> [PROBLEM REQUIREMENTS]: From the line with "Công cụ tính tổng cổ tức" through the line with "Trả cổ tức bằng tiền mặt", repeat the entries verbatim, both end lines included, and add nothing.

Stored entries:
--- START ---
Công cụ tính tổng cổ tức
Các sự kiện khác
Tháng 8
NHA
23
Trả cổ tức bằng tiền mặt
--- END ---
--- START ---
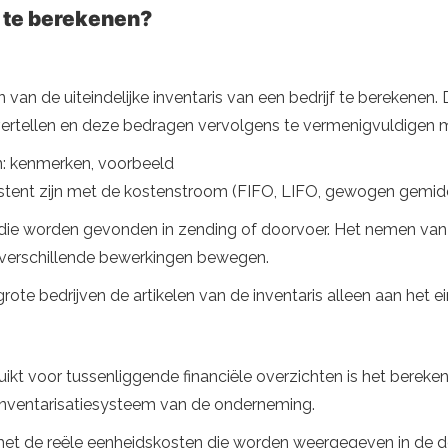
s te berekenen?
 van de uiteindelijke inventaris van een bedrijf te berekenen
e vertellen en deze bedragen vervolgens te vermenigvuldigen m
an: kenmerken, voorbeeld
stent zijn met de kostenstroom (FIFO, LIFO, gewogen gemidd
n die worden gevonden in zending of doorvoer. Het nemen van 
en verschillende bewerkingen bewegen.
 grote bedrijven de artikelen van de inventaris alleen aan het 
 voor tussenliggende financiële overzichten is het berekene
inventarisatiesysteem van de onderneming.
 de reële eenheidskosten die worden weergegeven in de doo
--- END ---
> [ANSWER BELOW]:
Công cụ tính tổng cổ tức
Các sự kiện khác
Tháng 8
NHA
23
Trả cổ tức bằng tiền mặt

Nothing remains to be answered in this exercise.